- Exercise details
A faithful transcription of all the data is required.

Dataset items:
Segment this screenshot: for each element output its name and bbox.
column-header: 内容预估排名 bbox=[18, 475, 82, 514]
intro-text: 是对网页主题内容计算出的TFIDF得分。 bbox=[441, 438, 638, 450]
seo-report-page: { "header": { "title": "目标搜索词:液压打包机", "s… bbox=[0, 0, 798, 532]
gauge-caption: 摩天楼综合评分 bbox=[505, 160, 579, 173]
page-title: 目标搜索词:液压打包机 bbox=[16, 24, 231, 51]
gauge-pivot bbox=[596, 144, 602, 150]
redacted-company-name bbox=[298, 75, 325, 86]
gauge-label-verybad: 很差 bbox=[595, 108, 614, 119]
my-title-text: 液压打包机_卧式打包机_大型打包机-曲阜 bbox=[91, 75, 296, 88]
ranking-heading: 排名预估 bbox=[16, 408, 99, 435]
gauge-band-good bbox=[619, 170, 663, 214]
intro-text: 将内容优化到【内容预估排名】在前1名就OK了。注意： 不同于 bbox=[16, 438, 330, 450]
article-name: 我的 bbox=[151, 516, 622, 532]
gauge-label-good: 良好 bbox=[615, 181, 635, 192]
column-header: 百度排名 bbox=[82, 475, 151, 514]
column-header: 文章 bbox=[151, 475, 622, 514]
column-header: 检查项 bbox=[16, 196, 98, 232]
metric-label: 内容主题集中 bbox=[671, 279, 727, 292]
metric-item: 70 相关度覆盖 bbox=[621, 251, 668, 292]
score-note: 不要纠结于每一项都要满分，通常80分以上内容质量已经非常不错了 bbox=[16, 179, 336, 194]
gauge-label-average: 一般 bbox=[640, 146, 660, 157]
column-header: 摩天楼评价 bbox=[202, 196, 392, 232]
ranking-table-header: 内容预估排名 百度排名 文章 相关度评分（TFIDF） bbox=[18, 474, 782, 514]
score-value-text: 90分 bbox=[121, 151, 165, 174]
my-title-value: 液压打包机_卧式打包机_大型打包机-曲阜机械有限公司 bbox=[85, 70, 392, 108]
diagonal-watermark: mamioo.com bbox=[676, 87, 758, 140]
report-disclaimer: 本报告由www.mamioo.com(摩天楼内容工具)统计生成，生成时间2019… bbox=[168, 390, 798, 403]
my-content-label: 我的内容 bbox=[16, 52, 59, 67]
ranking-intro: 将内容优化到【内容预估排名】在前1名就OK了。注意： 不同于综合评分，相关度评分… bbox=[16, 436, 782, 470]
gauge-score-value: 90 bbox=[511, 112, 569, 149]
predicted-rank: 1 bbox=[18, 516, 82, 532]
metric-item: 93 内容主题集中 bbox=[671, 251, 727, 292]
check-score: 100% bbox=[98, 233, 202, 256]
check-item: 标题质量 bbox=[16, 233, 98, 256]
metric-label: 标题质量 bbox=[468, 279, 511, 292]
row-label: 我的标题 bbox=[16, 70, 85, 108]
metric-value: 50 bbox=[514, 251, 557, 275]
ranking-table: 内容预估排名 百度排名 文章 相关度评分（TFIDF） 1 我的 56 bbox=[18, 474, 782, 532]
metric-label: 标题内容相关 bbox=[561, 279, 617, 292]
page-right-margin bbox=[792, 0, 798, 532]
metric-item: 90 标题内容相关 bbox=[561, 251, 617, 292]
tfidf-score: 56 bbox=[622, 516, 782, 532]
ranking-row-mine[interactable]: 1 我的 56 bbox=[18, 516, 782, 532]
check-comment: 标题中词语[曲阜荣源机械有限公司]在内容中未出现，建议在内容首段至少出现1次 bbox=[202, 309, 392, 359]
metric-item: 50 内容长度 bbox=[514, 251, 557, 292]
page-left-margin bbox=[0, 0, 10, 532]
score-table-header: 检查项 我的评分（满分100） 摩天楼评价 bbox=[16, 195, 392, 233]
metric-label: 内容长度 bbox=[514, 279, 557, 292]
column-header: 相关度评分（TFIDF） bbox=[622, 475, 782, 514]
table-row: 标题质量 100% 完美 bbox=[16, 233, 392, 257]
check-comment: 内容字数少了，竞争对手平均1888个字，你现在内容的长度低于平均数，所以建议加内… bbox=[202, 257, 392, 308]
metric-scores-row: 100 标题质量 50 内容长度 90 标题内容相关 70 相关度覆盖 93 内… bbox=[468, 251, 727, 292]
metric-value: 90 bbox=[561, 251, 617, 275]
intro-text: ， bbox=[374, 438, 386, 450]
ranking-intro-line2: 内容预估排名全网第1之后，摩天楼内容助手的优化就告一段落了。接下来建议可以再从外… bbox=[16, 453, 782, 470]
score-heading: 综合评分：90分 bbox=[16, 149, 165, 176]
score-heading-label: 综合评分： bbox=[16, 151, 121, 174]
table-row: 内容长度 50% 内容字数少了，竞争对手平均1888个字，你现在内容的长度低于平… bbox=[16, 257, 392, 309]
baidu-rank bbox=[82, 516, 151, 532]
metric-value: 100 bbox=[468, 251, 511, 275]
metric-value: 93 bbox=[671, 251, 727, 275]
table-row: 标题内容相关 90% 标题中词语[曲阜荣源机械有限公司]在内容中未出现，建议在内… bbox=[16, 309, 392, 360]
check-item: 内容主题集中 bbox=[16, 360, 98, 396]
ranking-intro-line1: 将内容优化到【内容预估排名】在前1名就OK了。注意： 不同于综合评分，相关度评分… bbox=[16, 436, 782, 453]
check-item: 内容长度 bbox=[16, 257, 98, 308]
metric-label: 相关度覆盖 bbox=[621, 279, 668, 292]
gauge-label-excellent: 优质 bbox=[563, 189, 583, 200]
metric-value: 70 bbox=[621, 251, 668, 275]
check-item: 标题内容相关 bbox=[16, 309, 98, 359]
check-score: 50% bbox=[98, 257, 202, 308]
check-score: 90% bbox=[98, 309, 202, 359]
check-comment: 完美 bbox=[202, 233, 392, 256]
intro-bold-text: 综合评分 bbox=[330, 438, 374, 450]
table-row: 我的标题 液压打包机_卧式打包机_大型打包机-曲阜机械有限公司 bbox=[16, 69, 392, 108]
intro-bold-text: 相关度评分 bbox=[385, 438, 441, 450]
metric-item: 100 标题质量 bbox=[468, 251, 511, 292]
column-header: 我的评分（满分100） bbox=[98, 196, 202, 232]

- Response to the exercise
Segment this screenshot: for each element output its name and bbox.
column-header: 内容预估排名 bbox=[18, 475, 82, 514]
intro-text: 是对网页主题内容计算出的TFIDF得分。 bbox=[441, 438, 638, 450]
seo-report-page: { "header": { "title": "目标搜索词:液压打包机", "s… bbox=[0, 0, 798, 532]
gauge-caption: 摩天楼综合评分 bbox=[505, 160, 579, 173]
page-title: 目标搜索词:液压打包机 bbox=[16, 24, 231, 51]
gauge-pivot bbox=[596, 144, 602, 150]
redacted-company-name bbox=[298, 75, 325, 86]
gauge-label-verybad: 很差 bbox=[595, 108, 614, 119]
my-title-text: 液压打包机_卧式打包机_大型打包机-曲阜 bbox=[91, 75, 296, 88]
ranking-heading: 排名预估 bbox=[16, 408, 99, 435]
gauge-band-good bbox=[619, 170, 663, 214]
intro-text: 将内容优化到【内容预估排名】在前1名就OK了。注意： 不同于 bbox=[16, 438, 330, 450]
article-name: 我的 bbox=[151, 516, 622, 532]
gauge-label-good: 良好 bbox=[615, 181, 635, 192]
column-header: 百度排名 bbox=[82, 475, 151, 514]
column-header: 文章 bbox=[151, 475, 622, 514]
column-header: 检查项 bbox=[16, 196, 98, 232]
metric-label: 内容主题集中 bbox=[671, 279, 727, 292]
metric-item: 70 相关度覆盖 bbox=[621, 251, 668, 292]
score-note: 不要纠结于每一项都要满分，通常80分以上内容质量已经非常不错了 bbox=[16, 179, 336, 194]
gauge-label-average: 一般 bbox=[640, 146, 660, 157]
column-header: 摩天楼评价 bbox=[202, 196, 392, 232]
ranking-table-header: 内容预估排名 百度排名 文章 相关度评分（TFIDF） bbox=[18, 474, 782, 514]
score-value-text: 90分 bbox=[121, 151, 165, 174]
my-title-value: 液压打包机_卧式打包机_大型打包机-曲阜机械有限公司 bbox=[85, 70, 392, 108]
diagonal-watermark: mamioo.com bbox=[676, 87, 758, 140]
report-disclaimer: 本报告由www.mamioo.com(摩天楼内容工具)统计生成，生成时间2019… bbox=[168, 390, 798, 403]
my-content-label: 我的内容 bbox=[16, 52, 59, 67]
ranking-intro: 将内容优化到【内容预估排名】在前1名就OK了。注意： 不同于综合评分，相关度评分… bbox=[16, 436, 782, 470]
gauge-score-value: 90 bbox=[511, 112, 569, 149]
predicted-rank: 1 bbox=[18, 516, 82, 532]
metric-item: 93 内容主题集中 bbox=[671, 251, 727, 292]
check-score: 100% bbox=[98, 233, 202, 256]
check-item: 标题质量 bbox=[16, 233, 98, 256]
metric-label: 标题质量 bbox=[468, 279, 511, 292]
row-label: 我的标题 bbox=[16, 70, 85, 108]
metric-value: 50 bbox=[514, 251, 557, 275]
ranking-table: 内容预估排名 百度排名 文章 相关度评分（TFIDF） 1 我的 56 bbox=[18, 474, 782, 532]
metric-label: 标题内容相关 bbox=[561, 279, 617, 292]
page-right-margin bbox=[792, 0, 798, 532]
metric-item: 90 标题内容相关 bbox=[561, 251, 617, 292]
tfidf-score: 56 bbox=[622, 516, 782, 532]
ranking-row-mine[interactable]: 1 我的 56 bbox=[18, 516, 782, 532]
check-comment: 标题中词语[曲阜荣源机械有限公司]在内容中未出现，建议在内容首段至少出现1次 bbox=[202, 309, 392, 359]
metric-item: 50 内容长度 bbox=[514, 251, 557, 292]
page-left-margin bbox=[0, 0, 10, 532]
score-table-header: 检查项 我的评分（满分100） 摩天楼评价 bbox=[16, 195, 392, 233]
metric-label: 内容长度 bbox=[514, 279, 557, 292]
column-header: 相关度评分（TFIDF） bbox=[622, 475, 782, 514]
table-row: 标题质量 100% 完美 bbox=[16, 233, 392, 257]
check-comment: 内容字数少了，竞争对手平均1888个字，你现在内容的长度低于平均数，所以建议加内… bbox=[202, 257, 392, 308]
metric-scores-row: 100 标题质量 50 内容长度 90 标题内容相关 70 相关度覆盖 93 内… bbox=[468, 251, 727, 292]
metric-value: 90 bbox=[561, 251, 617, 275]
intro-text: ， bbox=[374, 438, 386, 450]
ranking-intro-line2: 内容预估排名全网第1之后，摩天楼内容助手的优化就告一段落了。接下来建议可以再从外… bbox=[16, 453, 782, 470]
score-heading: 综合评分：90分 bbox=[16, 149, 165, 176]
score-heading-label: 综合评分： bbox=[16, 151, 121, 174]
table-row: 内容长度 50% 内容字数少了，竞争对手平均1888个字，你现在内容的长度低于平… bbox=[16, 257, 392, 309]
baidu-rank bbox=[82, 516, 151, 532]
metric-value: 100 bbox=[468, 251, 511, 275]
metric-value: 93 bbox=[671, 251, 727, 275]
table-row: 标题内容相关 90% 标题中词语[曲阜荣源机械有限公司]在内容中未出现，建议在内… bbox=[16, 309, 392, 360]
check-item: 内容主题集中 bbox=[16, 360, 98, 396]
ranking-intro-line1: 将内容优化到【内容预估排名】在前1名就OK了。注意： 不同于综合评分，相关度评分… bbox=[16, 436, 782, 453]
check-item: 内容长度 bbox=[16, 257, 98, 308]
metric-label: 相关度覆盖 bbox=[621, 279, 668, 292]
gauge-label-excellent: 优质 bbox=[563, 189, 583, 200]
metric-value: 70 bbox=[621, 251, 668, 275]
check-item: 标题内容相关 bbox=[16, 309, 98, 359]
check-score: 50% bbox=[98, 257, 202, 308]
check-score: 90% bbox=[98, 309, 202, 359]
check-comment: 完美 bbox=[202, 233, 392, 256]
intro-bold-text: 综合评分 bbox=[330, 438, 374, 450]
table-row: 我的标题 液压打包机_卧式打包机_大型打包机-曲阜机械有限公司 bbox=[16, 69, 392, 108]
intro-bold-text: 相关度评分 bbox=[385, 438, 441, 450]
metric-item: 100 标题质量 bbox=[468, 251, 511, 292]
column-header: 我的评分（满分100） bbox=[98, 196, 202, 232]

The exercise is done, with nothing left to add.